Blount Memorial registered dietitian Angie Tillman says so-called “dieting” often can do more harm than good. “According to the book ‘Intuitive Eating’ by Evelyn Tribole and Elyse Resch, chronic dieting can lead to increased binge eating, a decreased metabolic rate, an increased preoccupation with food, an increased sense of failure and a decreased sense of willpower,” Tillman said. “The solution to achieving a healthy weight seems to involve focusing more on three specific areas, as opposed to simply ‘dieting.’ First, it is crucial to realize that your weight is not a measure of your self-worth. Your self-worth is how you view yourself as a total person, including how you treat others; how you treat yourself; the contributions you make to your family and friends; your community; and society in general,” she said. “Your weight is just your weight. If you have weight to lose that is affecting your health, small changes can be helpful, but losing weight will not solve all of your problems. Therefore, instead of obsessing about the scale, remember to focus on healthy behavioral changes and weight management,” she added.
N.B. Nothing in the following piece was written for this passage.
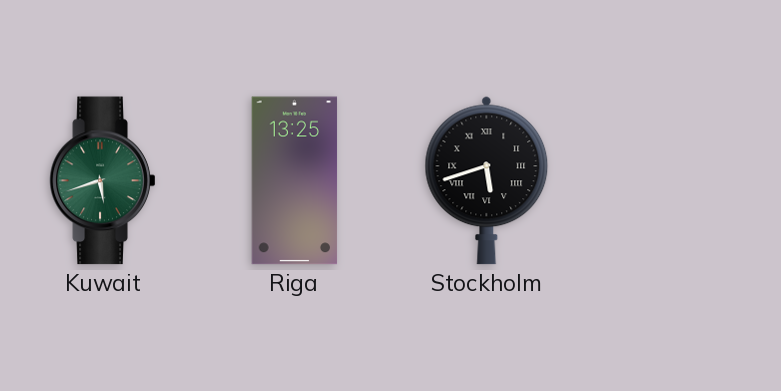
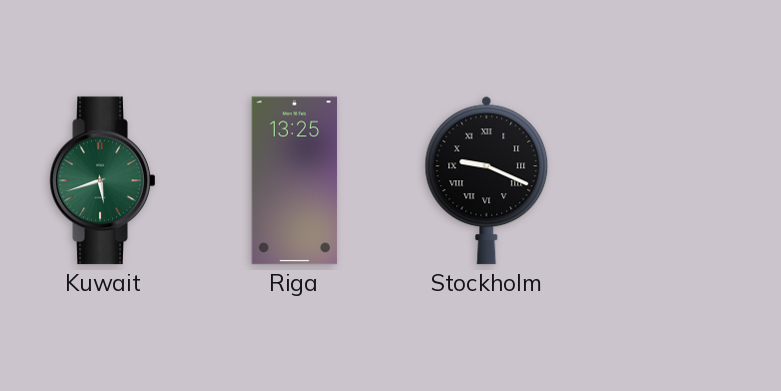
Stockholm: 5:42 -> 9:19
“Second, try to make small, realistic changes to your eating and exercise habits,” Tillman said. “Eat more fruits and vegetables, specifically trying to eat one of each at every meal and every snack. Try to eat a nourishing breakfast. Plan your meals in advance, and work on reducing or eliminating sugary beverages. Also, try to limit your intake of processed, packaged foods and practice cooking simpler recipes at home. It also can be beneficial to practice eating more mindfully, which includes slowing down while you eat and focusing on hunger and fullness cues from your body,” she explained. “The other side of the coin is, of course, increasing your physical activity. Try to do this in a way that you can live with. Pedometers, smartphone apps and devices such as Fitbits can help you with your accountability. Finally, if you’re new to exercise, or need direction, consider joining a fitness center and seeking out the services of a qualified personal trainer,” she said.
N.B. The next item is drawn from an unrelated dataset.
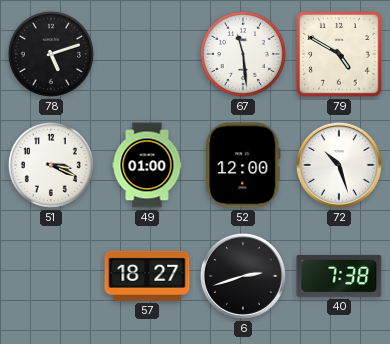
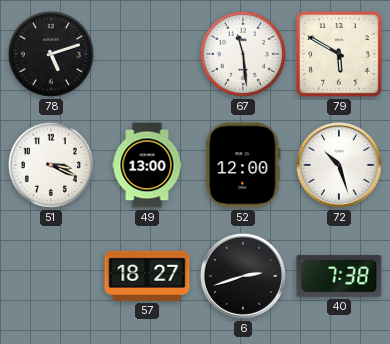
79: 4:50 -> 5:50
49: 01:00 -> 13:00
The final area of focus for healthy weight loss involves self-care and coping patterns, Tillman says. “Coping patterns have a huge effect on weight management,” she said. “For instance, if you are an ‘emotional eater,’ learning proper nutrition may not be the solution. These people often cope with stress or their emotions with food. For them, learning other methods of controlling these feelings will be more effective. Some people, however, are ‘people-pleasers’ and often are too busy doing things for others to take time to care for themselves. No amount of dieting knowledge will help you if your life is too busy. Having an overbooked life can leave little time for healthy grocery shopping, cooking or physical activity,” she added.
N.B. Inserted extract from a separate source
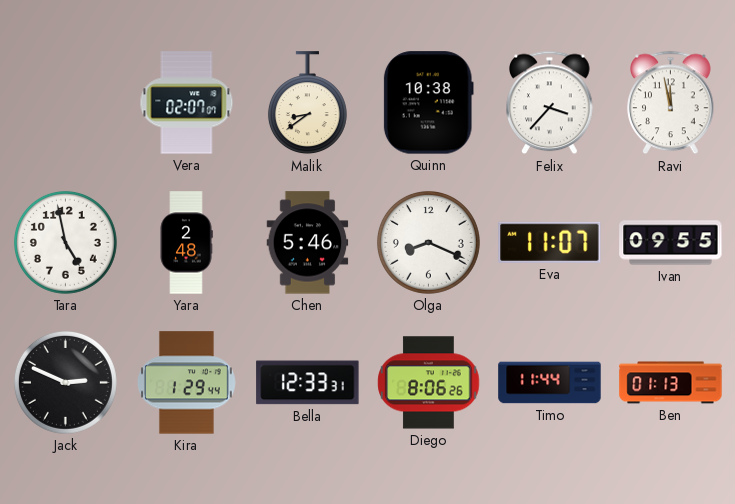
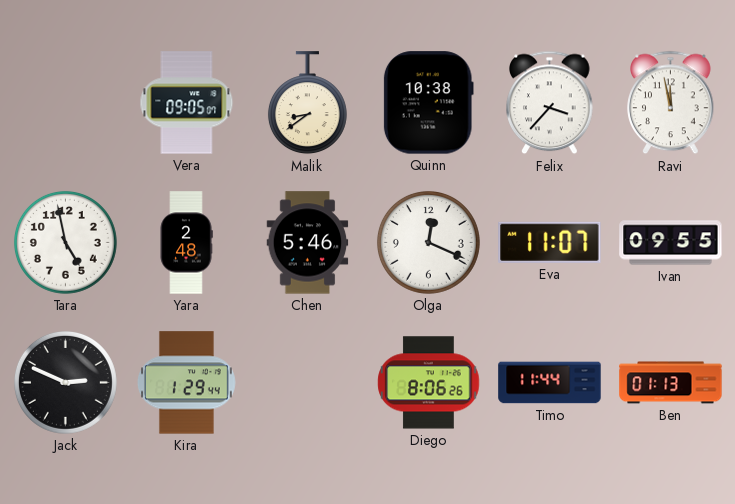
Vera: 02:07 -> 09:05
Olga: 8:19 -> 12:19
Bella: 12:33 -> none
“Other people fall under the category of ‘self-scrutinizers,’” Tillman explained. “These people often get mired in negative thoughts that can sabotage their weight loss efforts. For them, the practice of building themselves up, instead of beating themselves up, can lead to more success. Finally, there are the ‘overreaching achievers.’ They tend to set their goals too high and give up when they don’t reach their high ideals of success. Remember, the key is to focus on making small, attainable goals, and build upon your successes. If you haven’t exercised in 10 years, commit to a goal of taking a 15-minute walk two or three days a week. This is much more realistic than diving into a six-day-per-week workout routine. Once you’ve achieved that goal, you can begin gradually setting more challenging ones for yourself,” she said.